Given the warm reception for the show’s charming first season, it should come as no surprise that Netflix has seen fit to renew comedy Grace and Frankie for a second season, to debut sometime next year.
The streaming service has a long-standing tradition of standing behind its originals – even less successful bids like Hemlock Grove and Marco Polo have earned second-season pickups, while it’s generally expected that the network will keep ordering more of its hit Orange is the New Black for as long as creator Jenji Kohan wants to keep making it (the unusually busy cast of House of Cards makes it a little less of a sure thing year after year).

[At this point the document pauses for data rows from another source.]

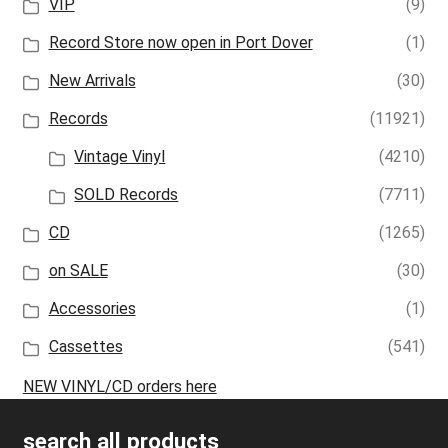
VIP
(9)
Record Store now open in Port Dover
(1)
New Arrivals
(30)
Records
(11921)
Vintage Vinyl
(4210)
SOLD Records
(7711)
CD
(1265)
on SALE
(30)
Accessories
(1)
Cassettes
(541)
NEW VINYL/CD orders here
search all products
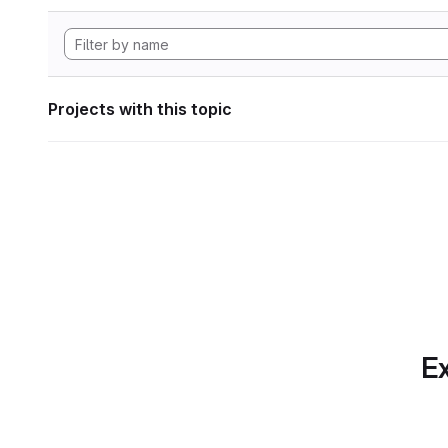
Projects with this topic
Ex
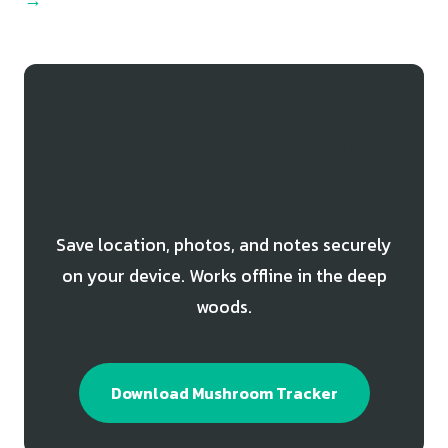
Track Your Corrugated Milk
Cap Finds
Save location, photos, and notes securely
on your device. Works offline in the deep
woods.
Download Mushroom Tracker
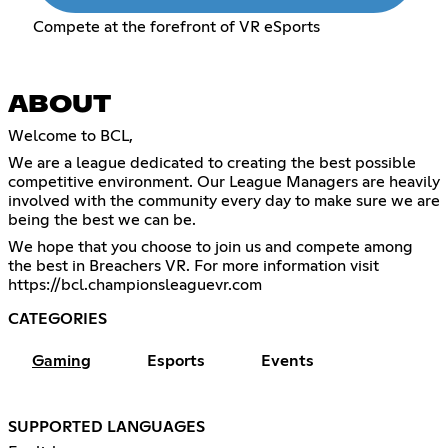
Compete at the forefront of VR eSports
ABOUT
Welcome to BCL,
We are a league dedicated to creating the best possible
competitive environment. Our League Managers are heavily
involved with the community every day to make sure we are
being the best we can be.
We hope that you choose to join us and compete among
the best in Breachers VR. For more information visit
https://bcl.championsleaguevr.com
CATEGORIES
Gaming
Esports
Events
SUPPORTED LANGUAGES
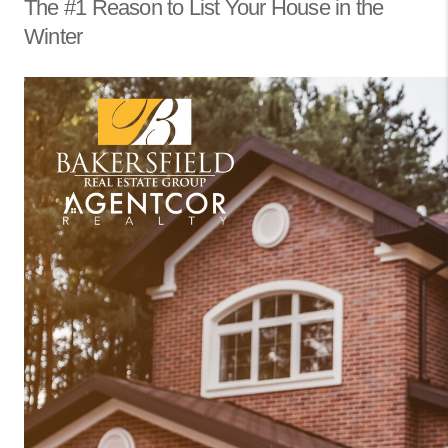
The #1 Reason to List Your House in the
Winter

Grace and Frankie was a deceptively audacious move for Netflix, however, lacking the four-quadrant hook that most of the streaming service’s other offerings have featured. The comedy centers on two aging women (Fonda and Tomlin) whose lives are thrown for a loop when their husbands (Sheen and Sam Waterston) leave them for each other. All four must find a way to coexist and discover a new meaning of family. Brooklyn Decker, Ethan Embry, Baron Vaughn and June Diane Raphael co-star.
Our own Mitchel Broussard ultimately found himself taken with the series’ “refreshing sweetness,” though he did note some weak spots in the first few episodes in his three-and-a-half-star review.
Co-creator and exec-producer Marta Kauffman revealed the renewal on an FYC panel at the Pacific Design Center, with co-creator/exec-producer Howard J. Morris and stars Jane Fonda, Lily Tomlin and Martin Sheen also in attendance.
“Let me say, it’s so awesome to do a show on Netflix,” she said, “because two and a half weeks after we launched, Miley Cyrus does a tweet about your show, and they call and say, ‘We’d like to do a season two.’ So yes, there is a season two. We have Ted [Sarandos, Chief Content Officer for Netflix] and Miley to thank.”
Grace and Frankie will return in 2016.